Wal-Mart Restocks 300-400 Grocery Items: CFO

NEW YORK — Wal-Mart Stores has added back between 300 and 400 items in the grocery category alone that were eliminated as the company sought to reduce inventory and focus on growth categories, Thomas W. Schoewe, executive vice president and chief financial officer for the Bentonville, Ark.-based chain, told investors at a conference here sponsored by William Blair & Co.

NEW YORK — Wal-Mart Stores has added back between 300 and 400 items in the grocery category alone that were eliminated as the company sought to reduce inventory and focus on growth categories, Thomas W. Schoewe, executive vice president and chief financial officer for the Bentonville, Ark.-based chain, told investors at a conference here sponsored by William Blair & Co.

"We've done our best to rationalize out the products that weren't rapid growers while still making sure we have the assortment that is important to somebody for a one-stop-shopping experience," he explained, "and on balance, I'd say that's gone quite well."

Over the last few years Wal-Mart reduced inventory from more than $35 billion to roughly $32 billion, Schoewe said — "an unusually low level that's not necessarily sustainable." In the last couple of years he said the company has let inventory levels increase to about $33.5 billion — an increase of about $1.5 billion during a period when sales grew by just under $100 billion, "which is incredible inventory efficiency," Schoewe pointed out.

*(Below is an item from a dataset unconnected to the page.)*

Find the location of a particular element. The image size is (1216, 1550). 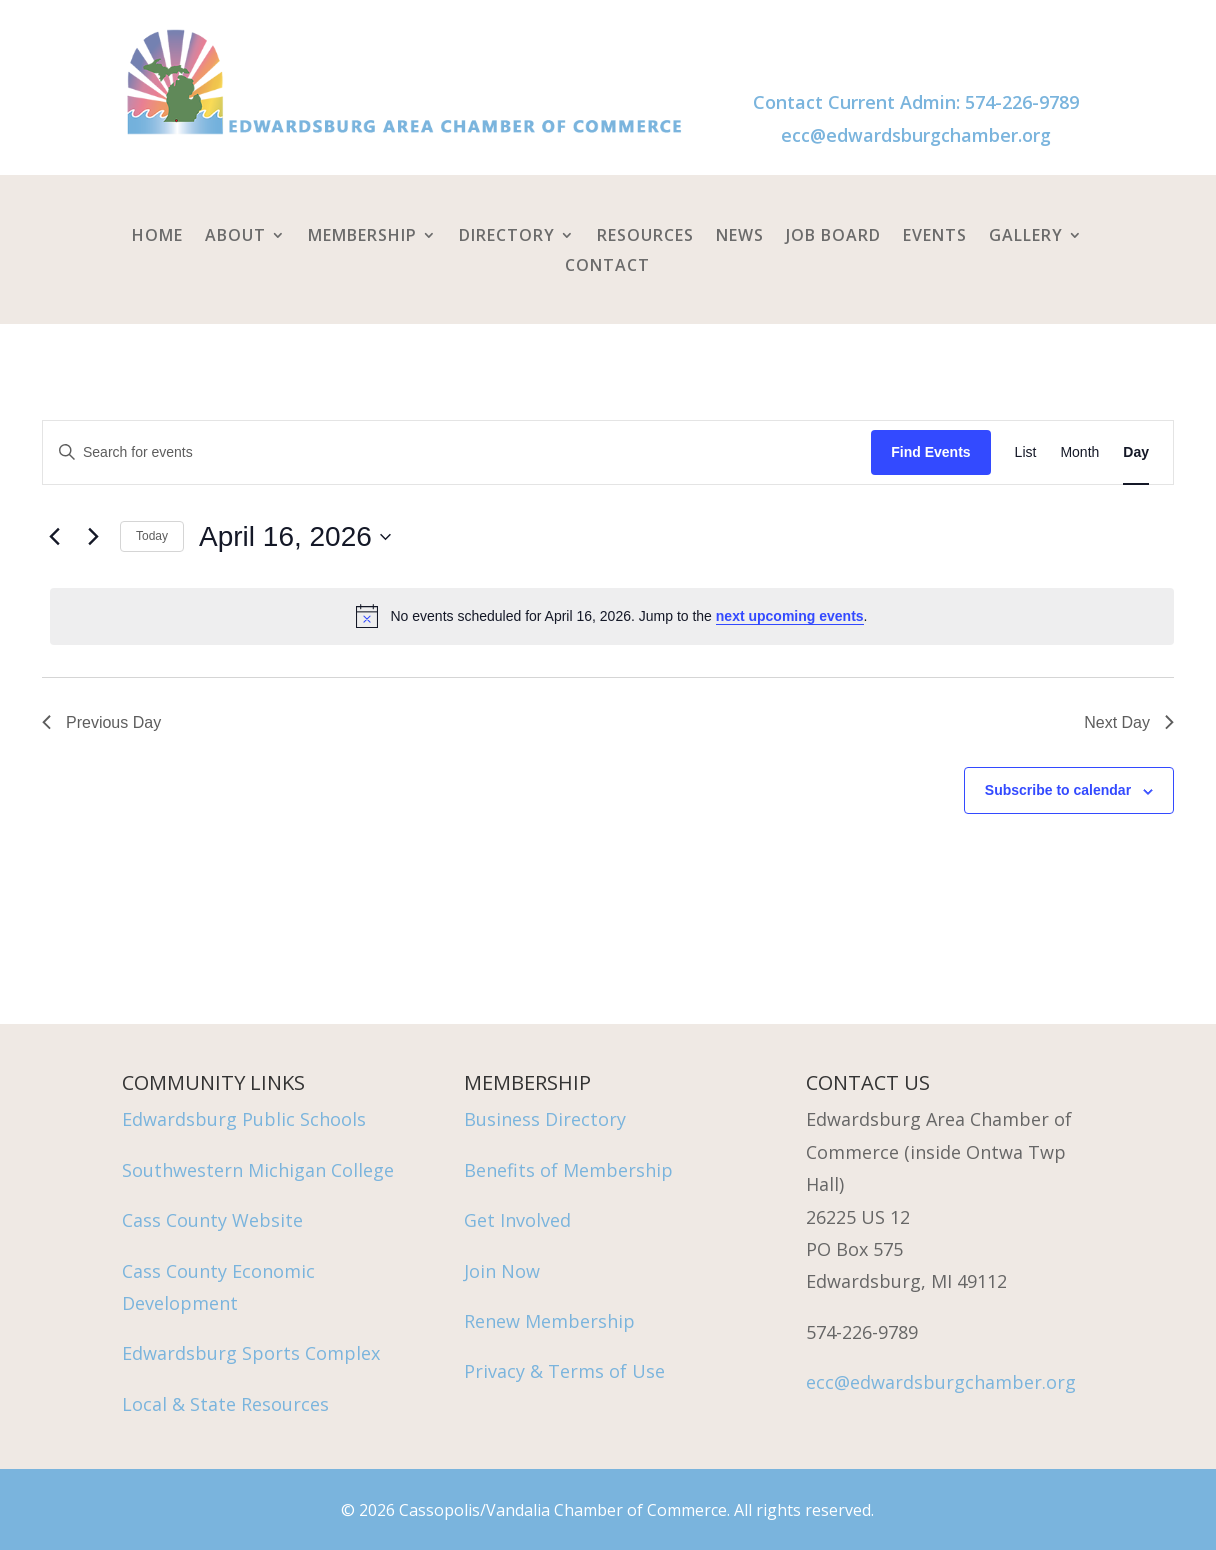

"There were some examples when we thought we could take a product out of the assortment and the consumer would substitute something [else], and we made a mistake," he acknowledged. "We thought there would be substitution, and there was not. So we've added that product back because we value that customer and the traffic that you would have with that trip. So within the last little while there would have been 300 or 400 items just in grocery alone that would have been added back to the assortment as we've done that evaluation."